▶ _Problem requirements_
Without the pictures, reproduce the entries below exactly.
***** Record extracts *****
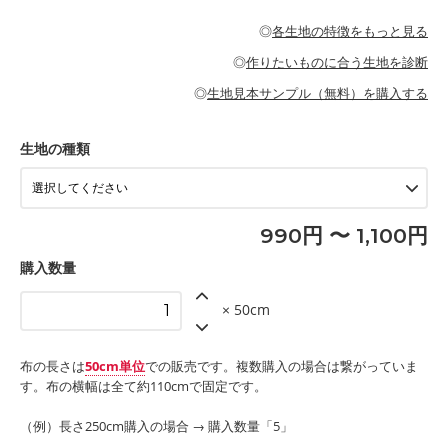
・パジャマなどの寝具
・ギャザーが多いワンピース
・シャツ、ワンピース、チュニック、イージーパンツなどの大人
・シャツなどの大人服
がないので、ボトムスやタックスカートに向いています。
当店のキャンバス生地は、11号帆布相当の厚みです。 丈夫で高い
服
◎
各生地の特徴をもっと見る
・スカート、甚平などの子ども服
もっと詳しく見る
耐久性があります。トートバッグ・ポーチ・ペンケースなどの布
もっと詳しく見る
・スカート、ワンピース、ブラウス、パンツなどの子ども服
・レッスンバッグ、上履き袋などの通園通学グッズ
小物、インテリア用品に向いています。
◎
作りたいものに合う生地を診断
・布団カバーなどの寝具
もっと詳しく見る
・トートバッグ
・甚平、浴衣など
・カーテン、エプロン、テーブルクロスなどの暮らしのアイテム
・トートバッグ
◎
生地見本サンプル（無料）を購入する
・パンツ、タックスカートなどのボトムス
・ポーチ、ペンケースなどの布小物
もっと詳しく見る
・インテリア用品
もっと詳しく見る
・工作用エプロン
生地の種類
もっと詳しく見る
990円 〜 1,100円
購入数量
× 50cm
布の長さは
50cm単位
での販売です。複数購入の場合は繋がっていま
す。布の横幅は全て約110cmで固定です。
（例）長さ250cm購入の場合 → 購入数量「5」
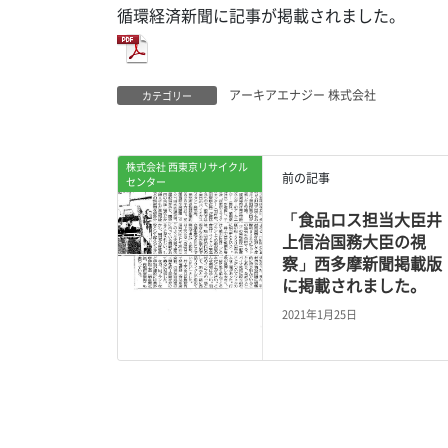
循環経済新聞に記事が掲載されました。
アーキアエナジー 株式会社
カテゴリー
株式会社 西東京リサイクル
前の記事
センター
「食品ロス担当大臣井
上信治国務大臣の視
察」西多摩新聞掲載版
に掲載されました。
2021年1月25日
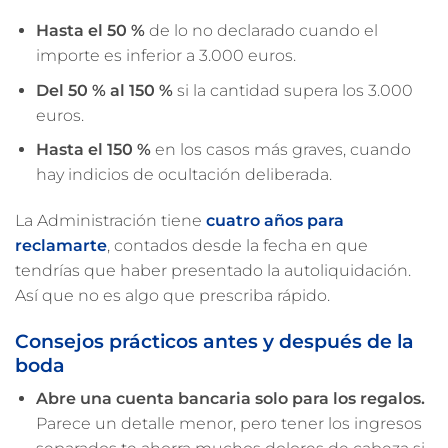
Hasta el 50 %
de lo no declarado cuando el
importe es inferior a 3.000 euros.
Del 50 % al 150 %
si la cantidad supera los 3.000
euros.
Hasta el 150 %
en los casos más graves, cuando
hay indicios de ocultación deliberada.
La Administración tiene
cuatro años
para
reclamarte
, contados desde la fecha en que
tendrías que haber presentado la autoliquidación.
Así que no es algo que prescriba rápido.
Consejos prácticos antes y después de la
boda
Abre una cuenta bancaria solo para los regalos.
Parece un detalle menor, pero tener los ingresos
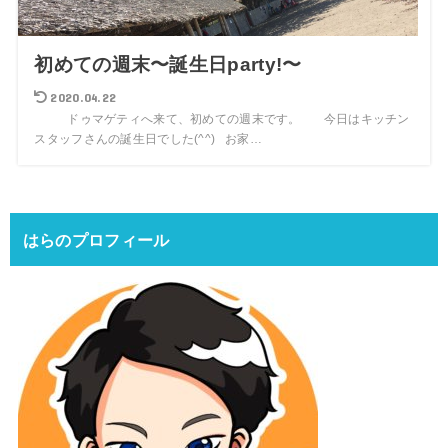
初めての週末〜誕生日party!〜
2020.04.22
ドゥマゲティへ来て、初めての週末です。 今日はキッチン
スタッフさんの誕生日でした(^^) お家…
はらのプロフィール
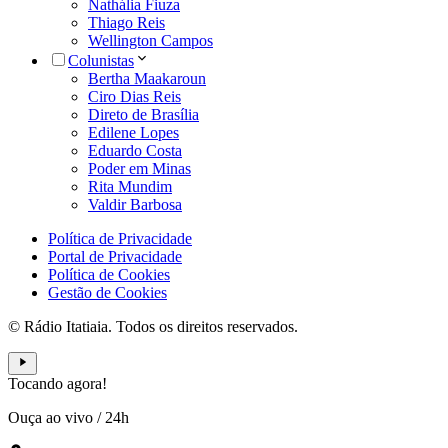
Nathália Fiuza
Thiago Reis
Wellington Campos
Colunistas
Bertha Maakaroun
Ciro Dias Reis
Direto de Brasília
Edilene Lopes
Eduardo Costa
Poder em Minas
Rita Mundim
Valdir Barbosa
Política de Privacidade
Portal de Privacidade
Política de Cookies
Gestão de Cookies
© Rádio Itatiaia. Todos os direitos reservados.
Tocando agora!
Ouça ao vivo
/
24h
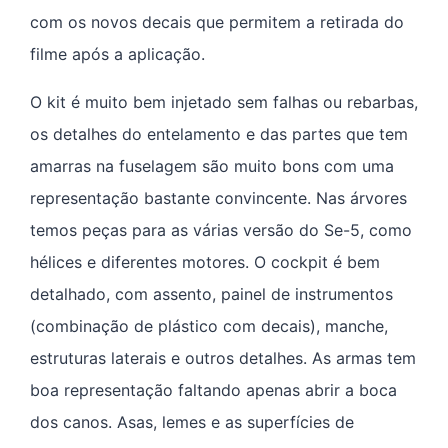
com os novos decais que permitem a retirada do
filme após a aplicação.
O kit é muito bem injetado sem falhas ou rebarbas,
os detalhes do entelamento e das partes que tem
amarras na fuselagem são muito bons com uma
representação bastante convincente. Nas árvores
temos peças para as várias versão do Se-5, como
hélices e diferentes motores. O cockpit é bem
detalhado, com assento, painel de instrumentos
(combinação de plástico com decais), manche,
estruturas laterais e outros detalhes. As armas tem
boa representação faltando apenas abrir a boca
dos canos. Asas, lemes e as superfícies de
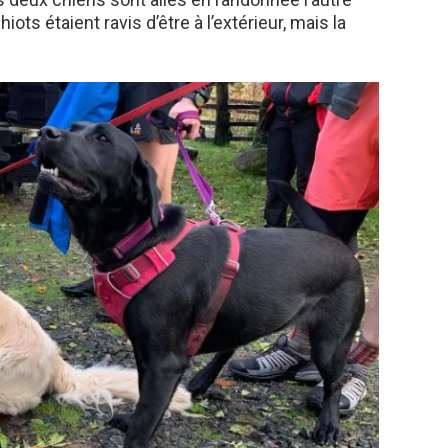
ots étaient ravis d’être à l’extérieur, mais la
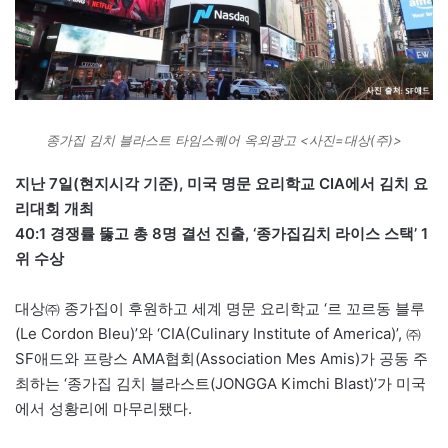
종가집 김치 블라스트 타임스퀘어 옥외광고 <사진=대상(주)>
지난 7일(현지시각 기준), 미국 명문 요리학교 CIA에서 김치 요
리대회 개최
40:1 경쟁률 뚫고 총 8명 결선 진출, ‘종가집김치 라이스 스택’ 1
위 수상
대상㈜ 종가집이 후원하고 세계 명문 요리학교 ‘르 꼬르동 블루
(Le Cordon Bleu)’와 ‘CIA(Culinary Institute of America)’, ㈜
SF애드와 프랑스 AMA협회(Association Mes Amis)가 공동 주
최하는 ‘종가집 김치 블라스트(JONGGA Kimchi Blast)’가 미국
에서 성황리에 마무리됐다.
*****
▶ _Answer section_
・パジャマなどの寝具
・ギャザーが多いワンピース
・シャツ、ワンピース、チュニック、イージーパンツなどの大人
・シャツなどの大人服
がないので、ボトムスやタックスカートに向いています。
当店のキャンバス生地は、11号帆布相当の厚みです。 丈夫で高い
服
◎
各生地の特徴をもっと見る
・スカート、甚平などの子ども服
もっと詳しく見る
耐久性があります。トートバッグ・ポーチ・ペンケースなどの布
もっと詳しく見る
・スカート、ワンピース、ブラウス、パンツなどの子ども服
・レッスンバッグ、上履き袋などの通園通学グッズ
小物、インテリア用品に向いています。
◎
作りたいものに合う生地を診断
・布団カバーなどの寝具
もっと詳しく見る
・トートバッグ
・甚平、浴衣など
・カーテン、エプロン、テーブルクロスなどの暮らしのアイテム
・トートバッグ
◎
生地見本サンプル（無料）を購入する
・パンツ、タックスカートなどのボトムス
・ポーチ、ペンケースなどの布小物
もっと詳しく見る
・インテリア用品
もっと詳しく見る
・工作用エプロン
生地の種類
もっと詳しく見る
990円 〜 1,100円
購入数量
× 50cm
布の長さは
50cm単位
での販売です。複数購入の場合は繋がっていま
す。布の横幅は全て約110cmで固定です。
（例）長さ250cm購入の場合 → 購入数量「5」
循環経済新聞に記事が掲載されました。
アーキアエナジー 株式会社
カテゴリー
株式会社 西東京リサイクル
前の記事
センター
「食品ロス担当大臣井
上信治国務大臣の視
察」西多摩新聞掲載版
に掲載されました。
2021年1月25日
Hasta el 50 %
de lo no declarado cuando el
importe es inferior a 3.000 euros.
Del 50 % al 150 %
si la cantidad supera los 3.000
euros.
Hasta el 150 %
en los casos más graves, cuando
hay indicios de ocultación deliberada.
La Administración tiene
cuatro años
para
reclamarte
, contados desde la fecha en que
tendrías que haber presentado la autoliquidación.
Así que no es algo que prescriba rápido.
Consejos prácticos antes y después de la
boda
Abre una cuenta bancaria solo para los regalos.
Parece un detalle menor, pero tener los ingresos
初めての週末〜誕生日party!〜
2020.04.22
ドゥマゲティへ来て、初めての週末です。 今日はキッチン
スタッフさんの誕生日でした(^^) お家…
はらのプロフィール
Nathália Fiuza
Thiago Reis
Wellington Campos
Colunistas
Bertha Maakaroun
Ciro Dias Reis
Direto de Brasília
Edilene Lopes
Eduardo Costa
Poder em Minas
Rita Mundim
Valdir Barbosa
Política de Privacidade
Portal de Privacidade
Política de Cookies
Gestão de Cookies
© Rádio Itatiaia. Todos os direitos reservados.
Tocando agora!
Ouça ao vivo
/
24h
com os novos decais que permitem a retirada do
filme após a aplicação.
O kit é muito bem injetado sem falhas ou rebarbas,
os detalhes do entelamento e das partes que tem
amarras na fuselagem são muito bons com uma
representação bastante convincente. Nas árvores
temos peças para as várias versão do Se-5, como
hélices e diferentes motores. O cockpit é bem
detalhado, com assento, painel de instrumentos
(combinação de plástico com decais), manche,
estruturas laterais e outros detalhes. As armas tem
boa representação faltando apenas abrir a boca
dos canos. Asas, lemes e as superfícies de
ots étaient ravis d’être à l’extérieur, mais la
종가집 김치 블라스트 타임스퀘어 옥외광고 <사진=대상(주)>
지난 7일(현지시각 기준), 미국 명문 요리학교 CIA에서 김치 요
리대회 개최
40:1 경쟁률 뚫고 총 8명 결선 진출, ‘종가집김치 라이스 스택’ 1
위 수상
대상㈜ 종가집이 후원하고 세계 명문 요리학교 ‘르 꼬르동 블루
(Le Cordon Bleu)’와 ‘CIA(Culinary Institute of America)’, ㈜
SF애드와 프랑스 AMA협회(Association Mes Amis)가 공동 주
최하는 ‘종가집 김치 블라스트(JONGGA Kimchi Blast)’가 미국
에서 성황리에 마무리됐다.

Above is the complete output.